Available data below:

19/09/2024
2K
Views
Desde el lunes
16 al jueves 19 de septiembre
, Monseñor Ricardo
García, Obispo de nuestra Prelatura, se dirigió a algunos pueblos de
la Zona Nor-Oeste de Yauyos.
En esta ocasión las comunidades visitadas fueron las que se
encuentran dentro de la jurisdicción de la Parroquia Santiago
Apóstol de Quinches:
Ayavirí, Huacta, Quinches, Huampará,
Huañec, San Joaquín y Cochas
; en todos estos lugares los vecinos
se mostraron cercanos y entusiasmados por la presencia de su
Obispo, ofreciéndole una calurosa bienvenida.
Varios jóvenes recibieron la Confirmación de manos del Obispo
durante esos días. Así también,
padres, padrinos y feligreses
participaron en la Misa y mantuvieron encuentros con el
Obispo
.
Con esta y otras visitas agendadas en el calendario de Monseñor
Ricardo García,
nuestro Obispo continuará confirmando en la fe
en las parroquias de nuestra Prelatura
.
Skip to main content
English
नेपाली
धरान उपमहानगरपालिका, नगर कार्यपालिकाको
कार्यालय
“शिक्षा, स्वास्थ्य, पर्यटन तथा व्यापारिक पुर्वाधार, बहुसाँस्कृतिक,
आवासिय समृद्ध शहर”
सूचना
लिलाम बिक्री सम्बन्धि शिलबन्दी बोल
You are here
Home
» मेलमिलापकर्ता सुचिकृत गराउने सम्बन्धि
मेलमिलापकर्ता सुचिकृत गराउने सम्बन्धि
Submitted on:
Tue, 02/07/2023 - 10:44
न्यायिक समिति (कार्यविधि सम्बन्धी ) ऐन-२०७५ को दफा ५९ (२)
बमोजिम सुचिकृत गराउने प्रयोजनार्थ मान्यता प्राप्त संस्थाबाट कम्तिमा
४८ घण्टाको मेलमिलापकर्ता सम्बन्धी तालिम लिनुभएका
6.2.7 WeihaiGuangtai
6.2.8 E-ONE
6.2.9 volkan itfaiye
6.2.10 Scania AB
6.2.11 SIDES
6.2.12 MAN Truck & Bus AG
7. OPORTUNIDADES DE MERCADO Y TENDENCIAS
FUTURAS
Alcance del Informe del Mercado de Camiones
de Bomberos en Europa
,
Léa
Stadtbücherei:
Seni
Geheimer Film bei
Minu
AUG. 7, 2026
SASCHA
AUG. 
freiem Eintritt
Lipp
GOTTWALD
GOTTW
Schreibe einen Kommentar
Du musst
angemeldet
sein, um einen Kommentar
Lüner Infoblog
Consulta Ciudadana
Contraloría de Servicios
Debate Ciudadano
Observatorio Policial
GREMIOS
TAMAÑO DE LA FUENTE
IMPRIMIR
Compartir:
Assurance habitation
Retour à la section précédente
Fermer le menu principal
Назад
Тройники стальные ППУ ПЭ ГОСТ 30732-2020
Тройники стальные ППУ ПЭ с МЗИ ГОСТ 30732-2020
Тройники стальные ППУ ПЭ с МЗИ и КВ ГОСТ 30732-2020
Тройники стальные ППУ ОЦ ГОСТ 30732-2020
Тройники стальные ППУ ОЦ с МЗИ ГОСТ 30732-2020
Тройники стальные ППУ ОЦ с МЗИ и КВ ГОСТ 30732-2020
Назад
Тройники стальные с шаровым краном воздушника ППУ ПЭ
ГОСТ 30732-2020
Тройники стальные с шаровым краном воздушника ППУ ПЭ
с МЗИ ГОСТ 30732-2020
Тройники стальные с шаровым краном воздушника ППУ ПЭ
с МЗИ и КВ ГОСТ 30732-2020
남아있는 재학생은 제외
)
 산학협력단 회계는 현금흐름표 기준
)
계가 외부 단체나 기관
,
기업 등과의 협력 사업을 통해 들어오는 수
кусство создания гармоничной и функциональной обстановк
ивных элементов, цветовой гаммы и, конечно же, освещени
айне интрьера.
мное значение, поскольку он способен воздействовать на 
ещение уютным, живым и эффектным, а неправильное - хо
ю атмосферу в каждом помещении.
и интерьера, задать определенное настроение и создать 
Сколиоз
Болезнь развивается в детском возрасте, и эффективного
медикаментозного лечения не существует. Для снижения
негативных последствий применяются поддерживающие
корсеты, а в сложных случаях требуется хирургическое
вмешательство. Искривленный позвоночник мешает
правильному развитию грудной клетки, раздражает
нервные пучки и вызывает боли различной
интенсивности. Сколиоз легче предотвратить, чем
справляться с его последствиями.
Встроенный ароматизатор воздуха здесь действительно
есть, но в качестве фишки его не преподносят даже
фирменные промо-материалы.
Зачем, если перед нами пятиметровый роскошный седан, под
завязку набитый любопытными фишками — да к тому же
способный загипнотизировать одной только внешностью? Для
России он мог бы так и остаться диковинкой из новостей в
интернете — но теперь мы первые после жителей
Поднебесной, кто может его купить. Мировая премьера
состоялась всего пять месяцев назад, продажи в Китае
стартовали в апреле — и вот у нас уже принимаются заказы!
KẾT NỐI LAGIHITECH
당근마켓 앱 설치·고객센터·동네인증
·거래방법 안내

End of Available data.

The task:
Report, from the entries above, each line where "esta" is found.

Answer to the exercise:
En esta ocasión las comunidades visitadas fueron las que se
Con esta y otras visitas agendadas en el calendario de Monseñor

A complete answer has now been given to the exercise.